Abstract In this work, the microstructure and properties of Fe–Cr–B alloys with different WC additions were studied. The results indicate that the microstructure of Fe–Cr–B alloys with different WC additions is mainly composed of M7(C,B)3, M23(C,B)6 boron-carbides and metallic matrices. As the amount of WC added increases, the volume fraction of boron-carbides increases. Noodle-like metallic matrices can be observed in B and C samples. The wear resistance increases with the increase of WC addition, C sample reaches a good balance between wear resistance and impact toughness.

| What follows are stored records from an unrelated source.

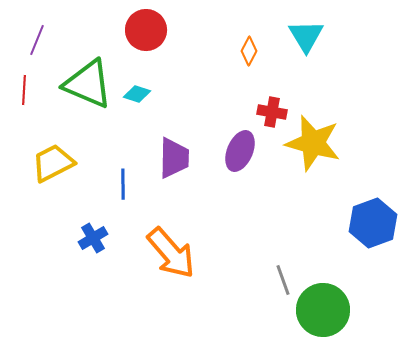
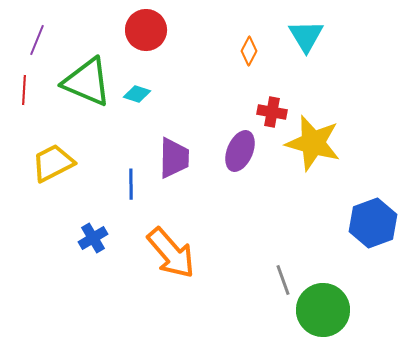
green triangle: moved 1 px left, 2 px up
blue line: moved 8 px right
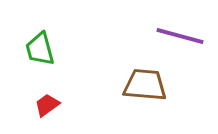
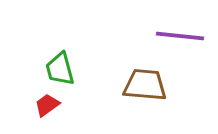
purple line: rotated 9 degrees counterclockwise
green trapezoid: moved 20 px right, 20 px down
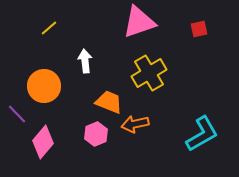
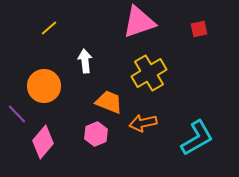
orange arrow: moved 8 px right, 1 px up
cyan L-shape: moved 5 px left, 4 px down
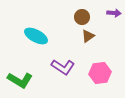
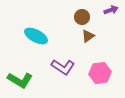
purple arrow: moved 3 px left, 3 px up; rotated 24 degrees counterclockwise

Alloys with a high volume fraction of boron-carbides were prepared innovatively: when WC reached 1.858 at.% and 2.647 at.%, the volume fraction was as high as 85.662% and 87.698%. The weight loss and impact toughness of the C sample is 0.2087g and 10 J/cm2, respectively, and the average Rockwell hardness is 58 HRC. Heat treatments further improved the comprehensive mechanical properties of the C sample. After heat treatment, the weight loss, Rockwell hardness and impact toughness of QT400 are 0.0600 g, 63.5 HRC and 5.5 J/cm2, respectively. The secondary boron-carbides further improve the wear resistance and Rockwell hardness but reduce the impact toughness to a certain extent. The sintered samples of C and D have excellent wear resistance and good toughness and can be used directly as wear-resistant materials.